··· Input data
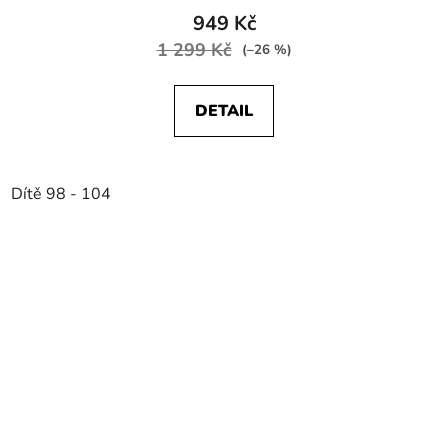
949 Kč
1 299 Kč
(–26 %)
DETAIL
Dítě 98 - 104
······
··· Input data
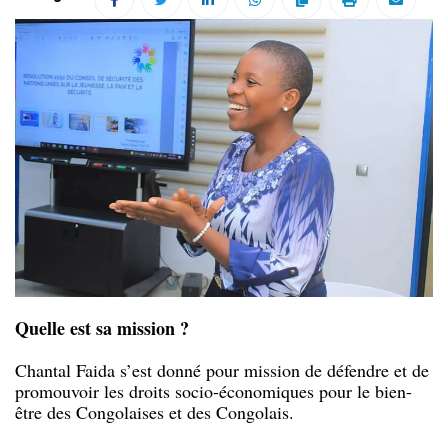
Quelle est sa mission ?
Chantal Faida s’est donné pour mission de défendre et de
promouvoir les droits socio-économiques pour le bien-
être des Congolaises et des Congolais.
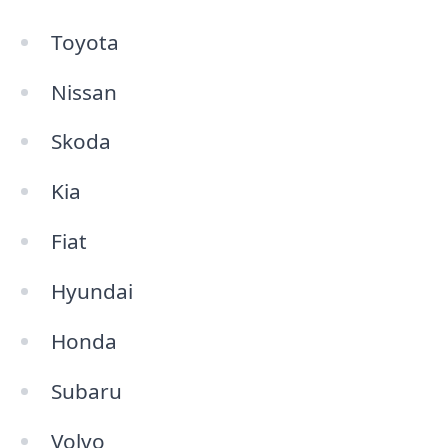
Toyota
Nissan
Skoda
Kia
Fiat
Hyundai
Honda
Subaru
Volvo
······
* **Task brief**: The reply should consist of one number, the count of lines above with the string "mission" in them.

* **Final answer**: 2